Do you have a question about buying or selling a home? Do you want to know where your next move should be? Email Jacob Passy at [email protected].
What a stressful situation this must be for you and your husband. Deciding whether to buy a home or not is already a momentous choice, and I can only imagine how much more difficult it is given the time crunch involved. The good news is that whatever decision you do end up making, you’ve got advanced notice and can prepare, mentally and financially.
You’re right to be approaching this offer cautiously and skeptically. It seems you have two distinct concerns: Should you buy a home? And if so, should you buy this home?
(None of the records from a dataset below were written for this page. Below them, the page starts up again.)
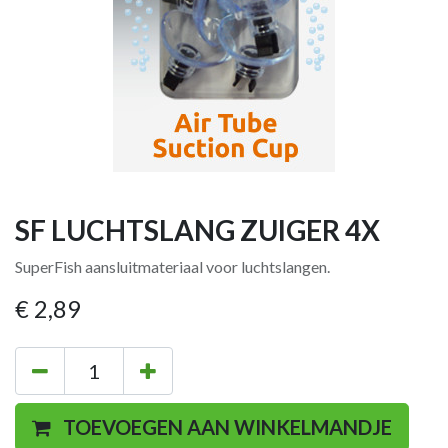
SF LUCHTSLANG ZUIGER 4X
SuperFish aansluitmateriaal voor luchtslangen.
€
2,89
TOEVOEGEN AAN WINKELMANDJE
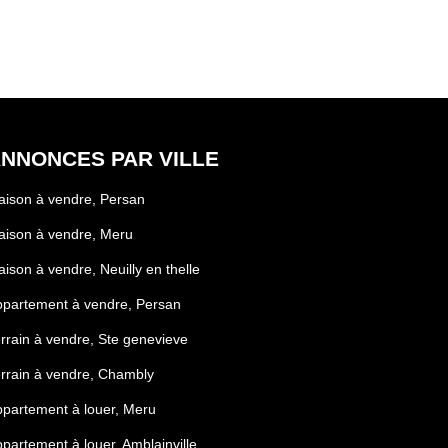
NNONCES PAR VILLE
ison à vendre, Persan
ison à vendre, Meru
ison à vendre, Neuilly en thelle
partement à vendre, Persan
rrain à vendre, Ste genevieve
rrain à vendre, Chambly
partement à louer, Meru
partement à louer, Amblainville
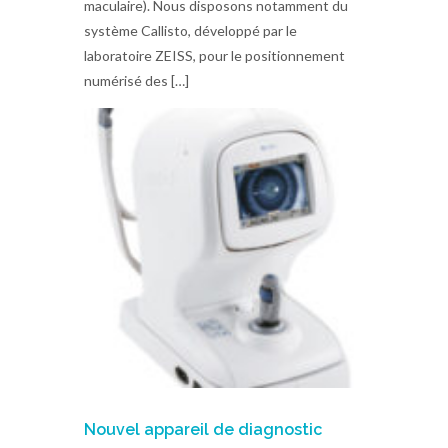
maculaire). Nous disposons notamment du
système Callisto, développé par le
laboratoire ZEISS, pour le positionnement
numérisé des […]
Nouvel appareil de diagnostic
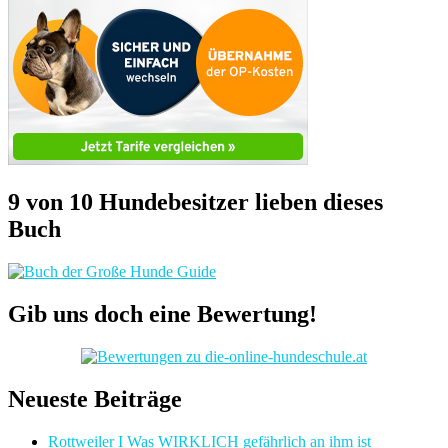
9 von 10 Hundebesitzer lieben dieses
Buch
Gib uns doch eine Bewertung!
Neueste Beiträge
Rottweiler I Was WIRKLICH gefährlich an ihm ist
When it comes to the latter question: Your landlord likely needs you more than you need him. If you agreed to buy from him, he wouldn’t need to worry about hiring an agent to list the home. He could save money on the repairs he’d likely need to do to get it in tip-top shape for selling. And because there would be no gap in occupancy, he wouldn’t facing losing rental income from the home sitting vacant.
‘Your landlord likely needs you more than you need him.’
There could be benefits to you from buying the home you’re renting — though some depend on how motivated your landlord is. You have the inside scoop on this home. You know how good the shower’s water pressure is and where there’s a creaky floorboard. You’ve got a good rapport with the neighbors on the block. These are all the little details that a home buyer typically doesn’t have at their disposal when they make an offer.
Plus, when a renter buys directly from the landlord, there may be other opportunities to save money, and not just by eliminating moving costs. You already have a set relationship with him, which could make negotiating easier. If he’s really interested in getting out quickly, he may be motivated to reduce the price if you ask or split some of the costs typically associated with a home purchase.
Landlords could have the upper hand in a sale
Of course, there can be disadvantages to buying the home you’re renting. You will be limiting yourself. Sure, you like your neighborhood, but what’s to say there isn’t a better home for you out there?
Your landlord could also pressure you to come to an agreement without the advice of a real-estate agent or attorney. I would recommend hiring one anyway — a Realtor’s fee likely would come out of the money your landlord would earn from selling the home, so it might reduce what he makes out of the deal. Having an agent and an attorney represent you will mean that there are professionals protecting your interests and ensuring you get the best possible deal.
Similarly, your landlord might ask you to forego the home inspection. While you have familiarity with the home and its potential flaws, I take it neither you nor your husband are trained contractors. A home inspector might find issues that you wouldn’t notice.
Approach buying a home before retirement with caution
As for your other, over-arching question: You’ll need to do some soul-searching and number-crunching to determine if buying a home is right for you. You and your husband are fast approaching retirement. You say you like your neighborhood and don’t want to move, but also question whether you want to stay in Wichita. If you think you’ll want to move elsewhere upon retirement, buying a home likely wouldn’t make financial sense.
Let’s say you’re of the mind that you’re going to stay in Wichita. From a financial perspective, you’re only a few years away from living on a fixed income. The cost of your monthly mortgage payments would be set if you buy, but other costs will vary such as property taxes insurance and maintenance.
As a starting point, look at what you’re paying in rent — is it manageable? Then get an estimate of what your monthly mortgage payment would.
If you’re already worried about the cost of your current rent, and the mortgage payment is greater, you should hold off on buying. Moving is always a pain, but it might be a necessarily evil depending on your finances.